DATA FOR REVIEW:
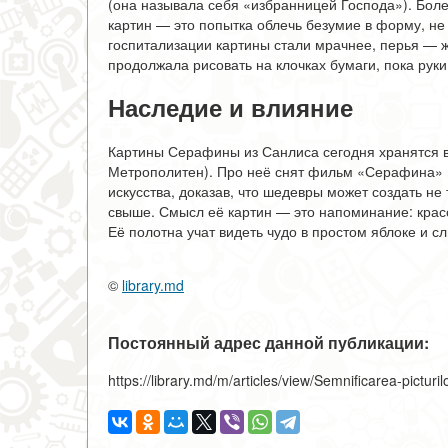
(она называла себя «избранницей Господа»). Боле
картин — это попытка облечь безумие в форму, не 
госпитализации картины стали мрачнее, перья — ж
продолжала рисовать на клочках бумаги, пока рук
Наследие и влияние
Картины Серафины из Санлиса сегодня хранятся в
Метрополитен). Про неё снят фильм «Серафина» (
искусства, доказав, что шедевры может создать н
свыше. Смысл её картин — это напоминание: красо
Её полотна учат видеть чудо в простом яблоке и с
©
library.md
Постоянный адрес данной публикации:
https://library.md/m/articles/view/Semnificarea-picturil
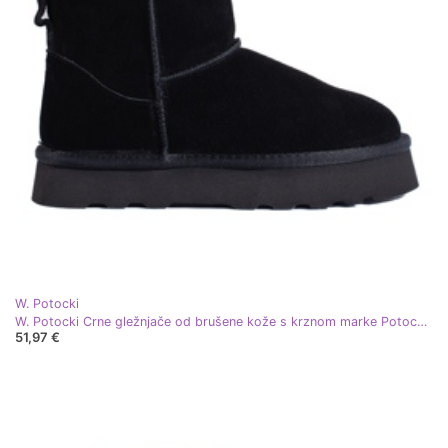
W. Potocki
W. Potocki Crne gležnjače od brušene kože s krznom marke Potocki crna
51,97 €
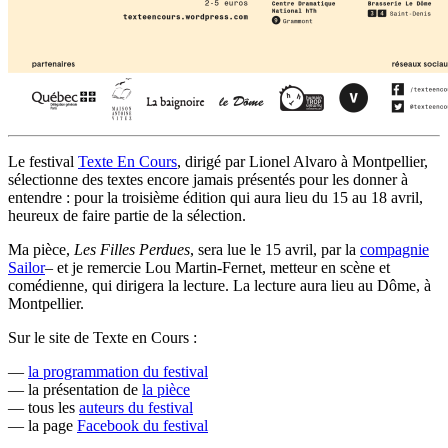
Le festival
Texte En Cours
, dirigé par Lionel Alvaro à Montpellier,
sélectionne des textes encore jamais présentés pour les donner à
entendre : pour la troisième édition qui aura lieu du 15 au 18 avril,
heureux de faire partie de la sélection.
Ma pièce,
Les Filles Perdues
, sera lue le 15 avril, par la
compagnie
Sailor
– et je remercie Lou Martin-Fernet, metteur en scène et
comédienne, qui dirigera la lecture. La lecture aura lieu au Dôme, à
Montpellier.
Sur le site de Texte en Cours :
—
la programmation du festival
— la présentation de
la pièce
— tous les
auteurs du festival
— la page
Facebook du festival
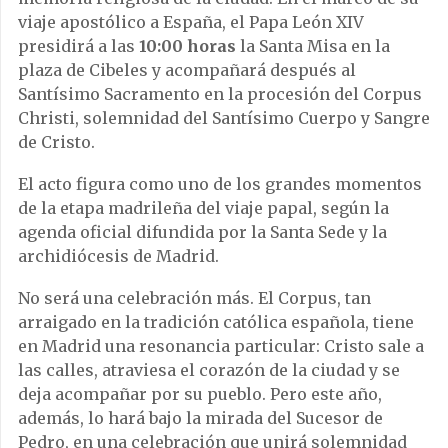
viaje apostólico a España, el Papa León XIV
presidirá a las
10:00 horas
la Santa Misa en la
plaza de Cibeles y acompañará después al
Santísimo Sacramento en la procesión del Corpus
Christi, solemnidad del Santísimo Cuerpo y Sangre
de Cristo.
El acto figura como uno de los grandes momentos
de la etapa madrileña del viaje papal, según la
agenda oficial difundida por la Santa Sede y la
archidiócesis de Madrid.
No será una celebración más. El Corpus, tan
arraigado en la tradición católica española, tiene
en Madrid una resonancia particular: Cristo sale a
las calles, atraviesa el corazón de la ciudad y se
deja acompañar por su pueblo. Pero este año,
además, lo hará bajo la mirada del Sucesor de
Pedro, en una celebración que unirá solemnidad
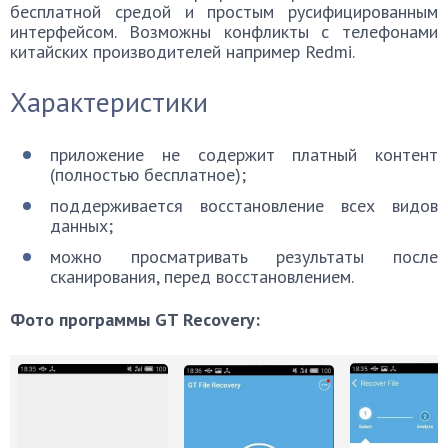
бесплатной средой и простым русифицированным
интерфейсом. Возможны конфликты с телефонами
китайских производителей например Redmi.
Характеристики
приложение не содержит платный контент
(полностью бесплатное);
поддерживается восстановление всех видов
данных;
можно просматривать результаты после
сканирования, перед восстановлением.
Фото программы GT Recovery:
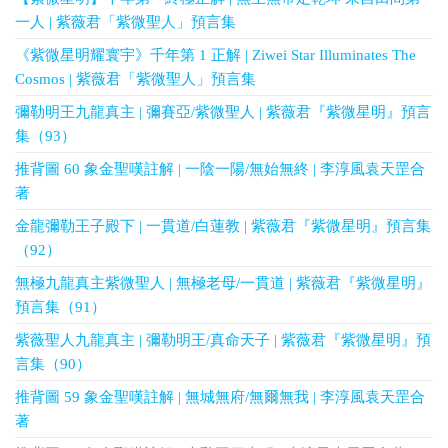
一人 | 紫薇君「紫微聖人」預言集
《紫微星明耀寰宇》千年第 1 正解 | Ziwei Star Illuminates The
Cosmos | 紫薇君「紫微聖人」預言集
彌勒明王九龍真主 | 彌賽亞/紫微聖人 | 紫薇君『紫微星明』預言
集（93）
推背圖 60 象金聖嘆註解 | 一陰一陽/無始無終 | 李淳風袁天罡合
著
金龍彌勒王子殿下 | 一貫道/白蓮教 | 紫薇君『紫微星明』預言集
（92）
無極九龍真主紫微聖人 | 無極老母/一貫道 | 紫薇君『紫微星明』
預言集（91）
紫薇聖人九龍真主 | 彌勒明王/真命天子 | 紫薇君『紫微星明』預
言集（90）
推背圖 59 象金聖嘆註解 | 無城無府/無爾無我 | 李淳風袁天罡合
著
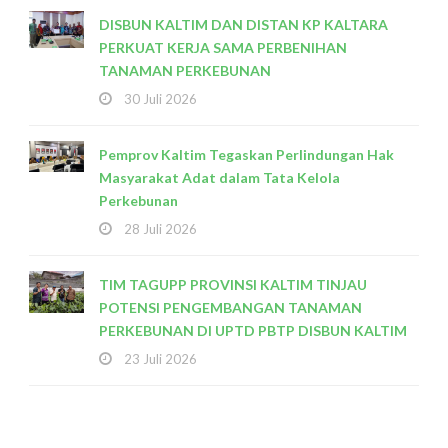
DISBUN KALTIM DAN DISTAN KP KALTARA
PERKUAT KERJA SAMA PERBENIHAN
TANAMAN PERKEBUNAN
30 Juli 2026
Pemprov Kaltim Tegaskan Perlindungan Hak
Masyarakat Adat dalam Tata Kelola
Perkebunan
28 Juli 2026
TIM TAGUPP PROVINSI KALTIM TINJAU
POTENSI PENGEMBANGAN TANAMAN
PERKEBUNAN DI UPTD PBTP DISBUN KALTIM
23 Juli 2026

ABOUT THIS TASK: Above are entries; state the number of lines among them that contain "TANAMAN", and nothing else.

ANSWER TO THIS TASK: 2